-------- Given information

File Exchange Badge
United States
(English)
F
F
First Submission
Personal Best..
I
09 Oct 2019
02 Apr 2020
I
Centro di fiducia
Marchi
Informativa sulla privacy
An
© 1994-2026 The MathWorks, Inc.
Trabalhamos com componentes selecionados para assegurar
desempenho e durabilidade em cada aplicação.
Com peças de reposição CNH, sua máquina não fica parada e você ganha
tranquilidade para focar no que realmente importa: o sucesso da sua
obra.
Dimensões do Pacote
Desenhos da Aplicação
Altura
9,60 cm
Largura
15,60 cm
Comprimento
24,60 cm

----------------
-------- Given information

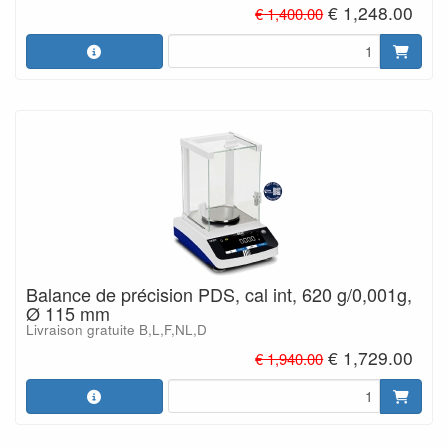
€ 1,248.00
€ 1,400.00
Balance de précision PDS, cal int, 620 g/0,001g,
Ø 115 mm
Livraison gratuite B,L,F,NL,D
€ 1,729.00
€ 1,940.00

----------------

### [Task goal]
Give the exact lines, and only those, from the line containing "File Exchange Badge" through the line containing "Com peças de" in the entries above.

### [Response to the task]
File Exchange Badge
United States
(English)
F
F
First Submission
Personal Best..
I
09 Oct 2019
02 Apr 2020
I
Centro di fiducia
Marchi
Informativa sulla privacy
An
© 1994-2026 The MathWorks, Inc.
Trabalhamos com componentes selecionados para assegurar
desempenho e durabilidade em cada aplicação.
Com peças de reposição CNH, sua máquina não fica parada e você ganha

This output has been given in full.